La smart city, un concept encore inconnu des citoyens britanniques

Par 22 juillet 2015
Les Britanniques et la ville connectée

Une nouvelle enquête britannique pointe l’absence d’information des citoyens outre-Manche. Ces derniers ignorent l’existence de la plupart des initiatives liées à la smart city dans leur ville, voire n’en comprennent pas l’utilité.

La participation des citoyens à la smart city est un enjeu majeur, tous les spécialistes le soulignent. Mais encore faudrait-il que ces citoyens soient conscients des projets mis en place et de la notion même de smart city. Ce qui serait loin d’être le cas d’après une nouvelle étude menée par l’entreprise de télécom britannique Arqiva, de concours avec YouGov. Les experts des deux entreprises ont interrogé plus de 2 000 Britanniques  pour connaître leur vision de la ville de demain.

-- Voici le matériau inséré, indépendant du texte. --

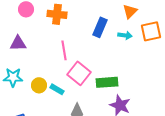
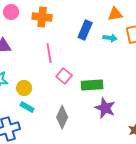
orange triangle: (130, 11) -> (115, 14), turned 35
pink square: (79, 73) -> (64, 76), size x0.7
cyan rectangle: (57, 89) -> (27, 107), moved

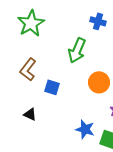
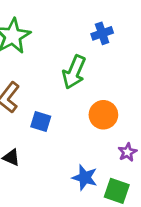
blue cross: (98, 21) -> (102, 33), turned -35

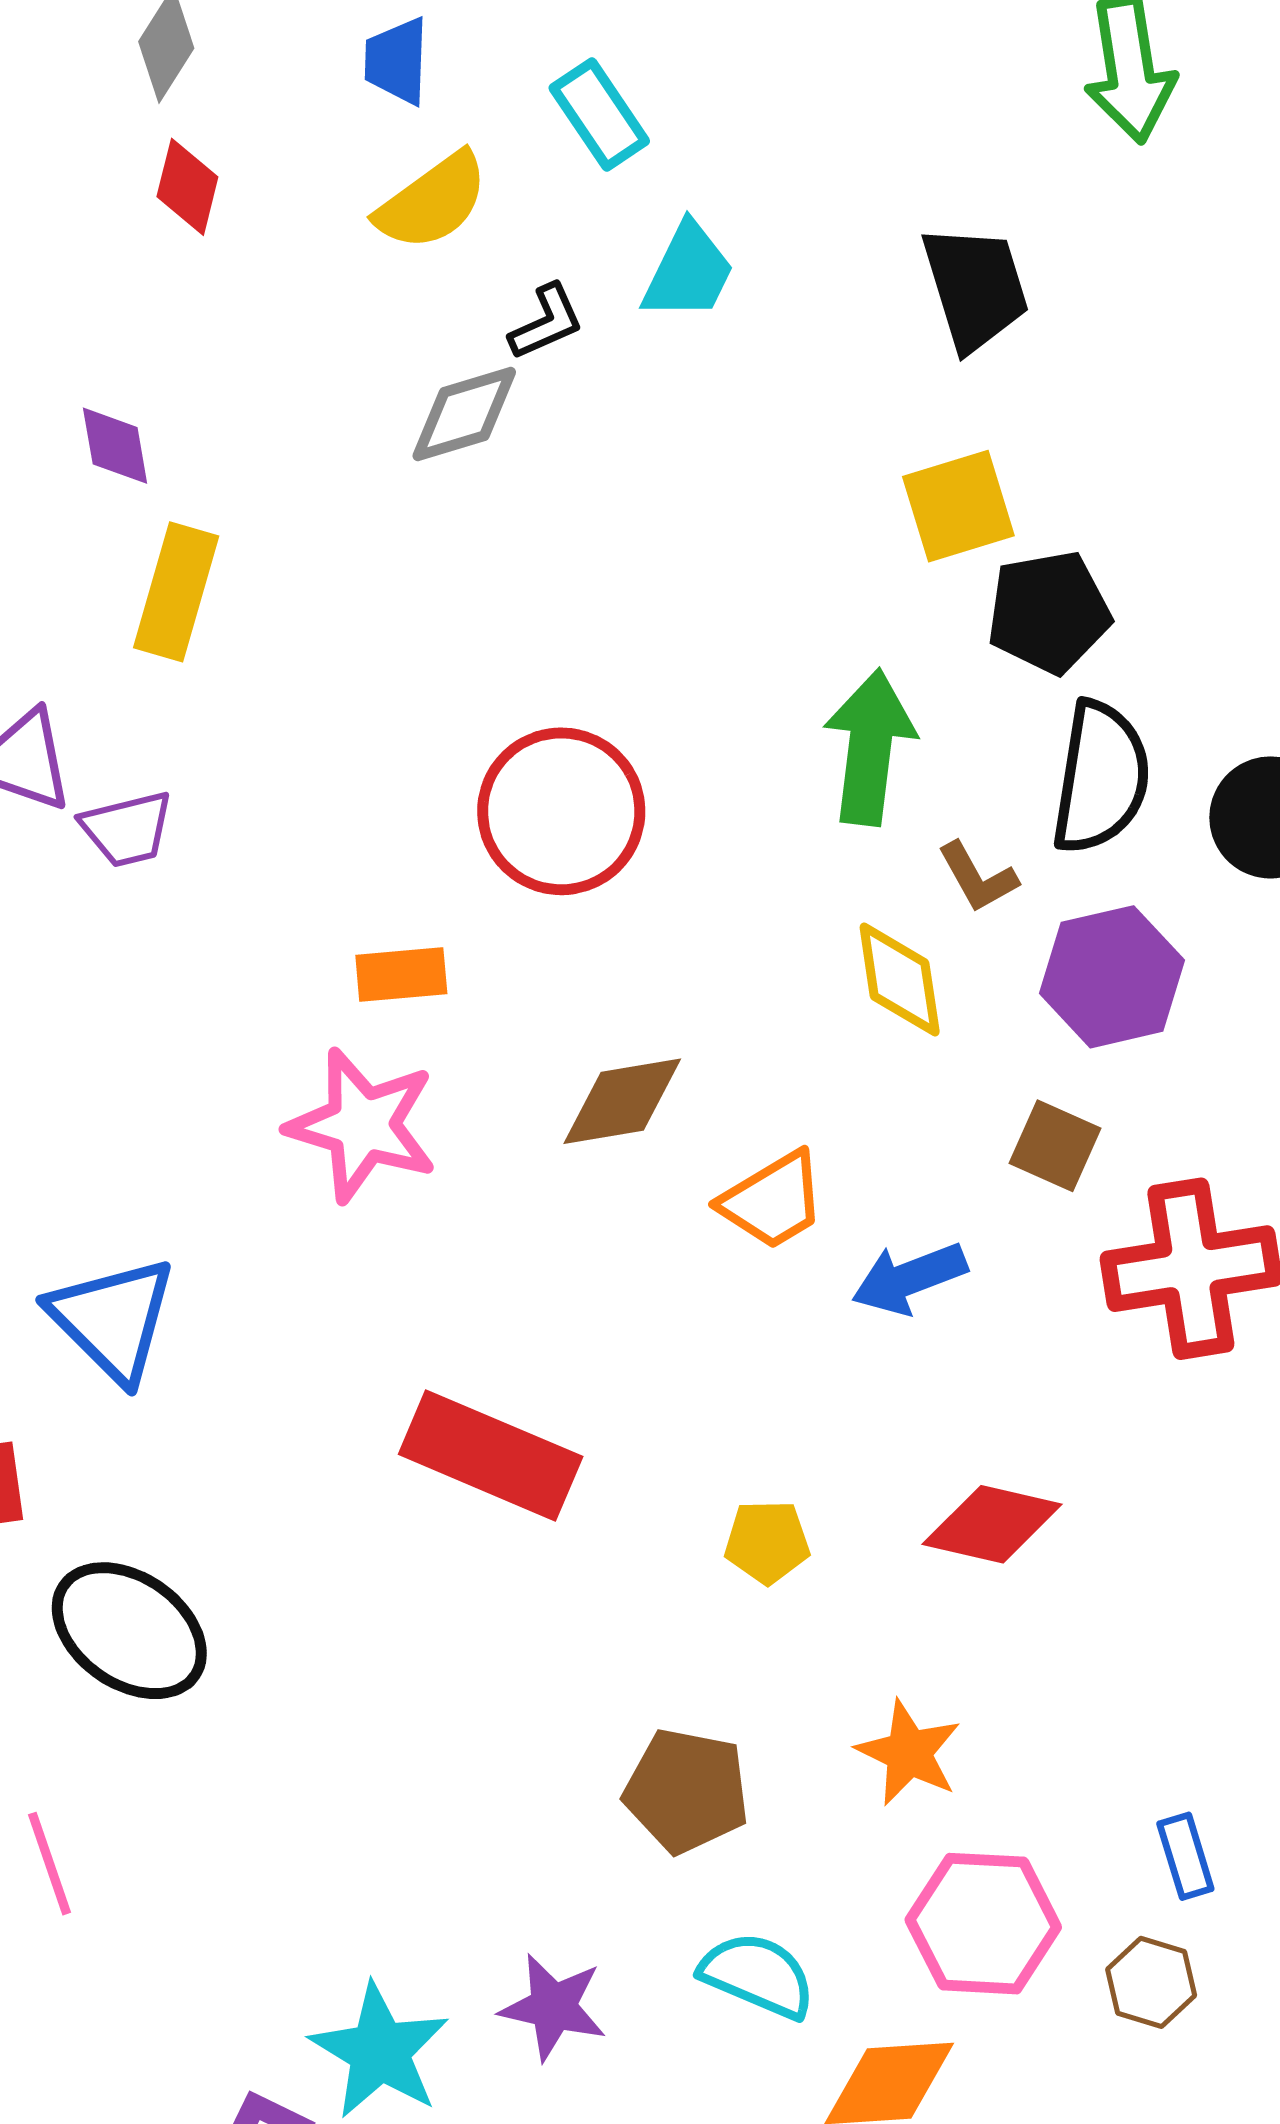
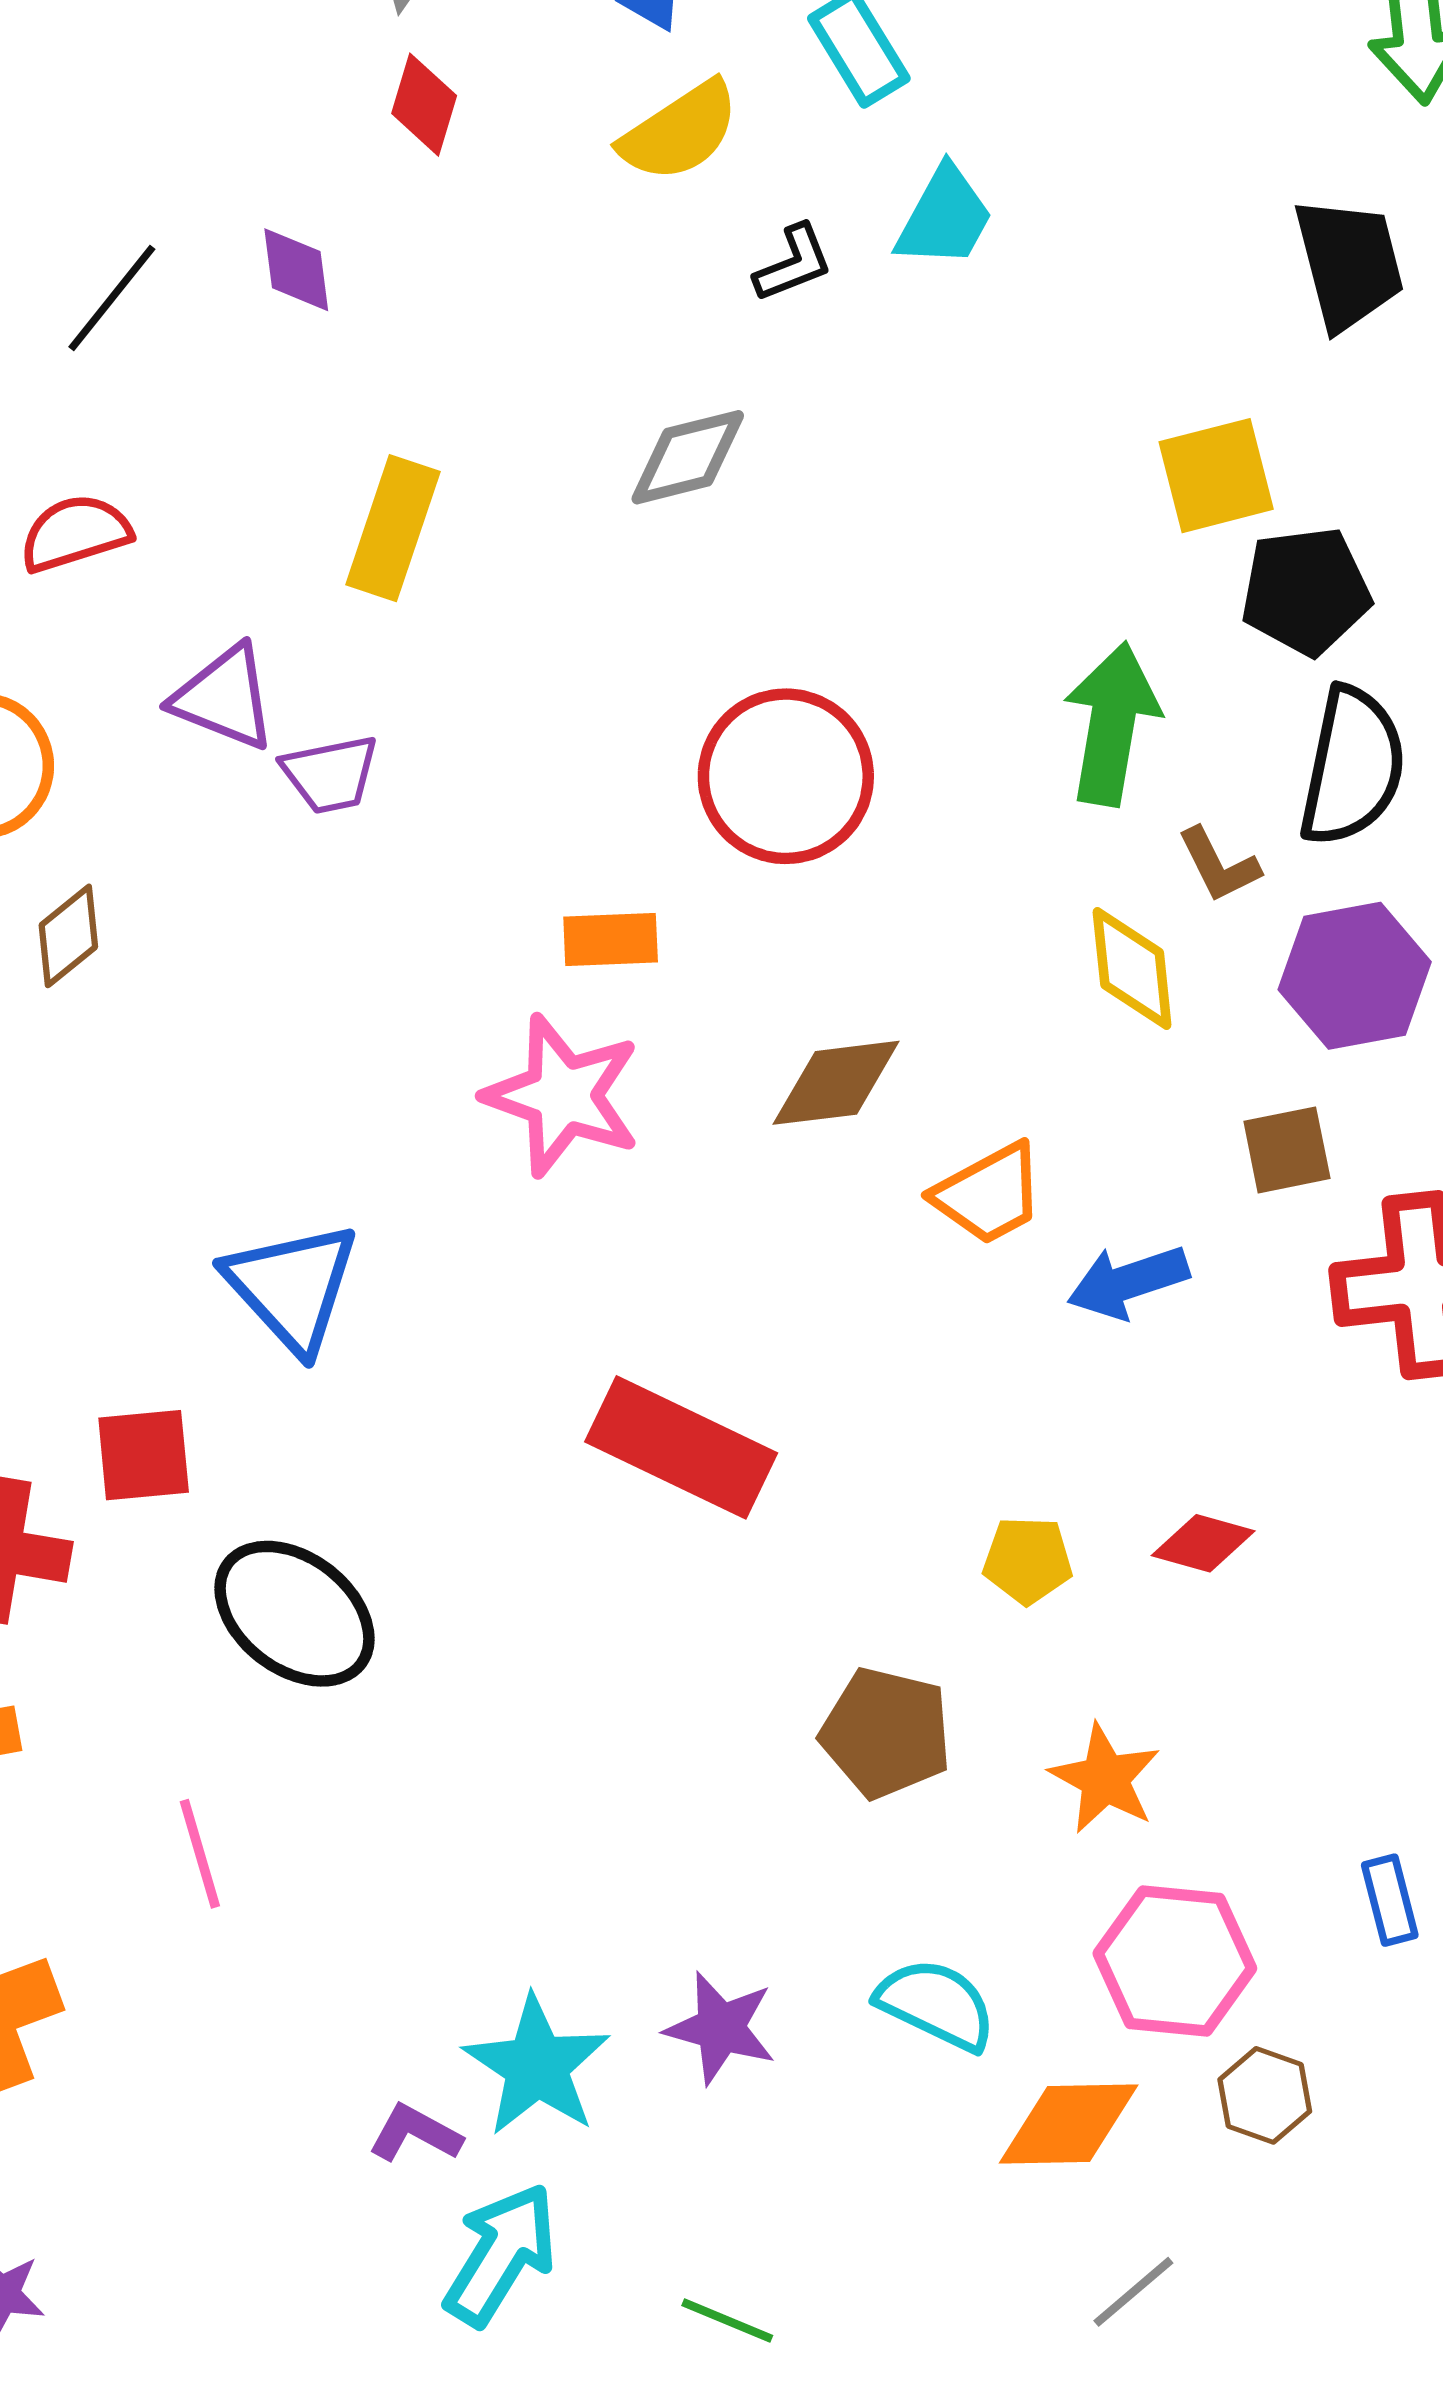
black trapezoid: (975, 288) -> (1349, 264), moved
gray diamond: (464, 414) -> (688, 457), moved
purple diamond: (115, 446) -> (296, 270), moved
brown square: (1055, 1146) -> (1287, 1150), turned -38
red diamond: (992, 1524) -> (1203, 1543), size x0.7
yellow pentagon: (767, 1542) -> (1028, 1560), moved
brown pentagon: (687, 1791) -> (886, 1733), moved
brown hexagon: (1151, 1982) -> (1265, 2095), moved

Première surprise : le concept de smart city demeure très flou pour une grande partie des sondés. 1 sur 4 était incapable de citer un seul bénéfice lié à la ville intelligente. Quant aux trois quarts restants, une grande partie considère que le principal objectif de la smart city est d’aller vers une meilleure qualité de vie pour les résidents.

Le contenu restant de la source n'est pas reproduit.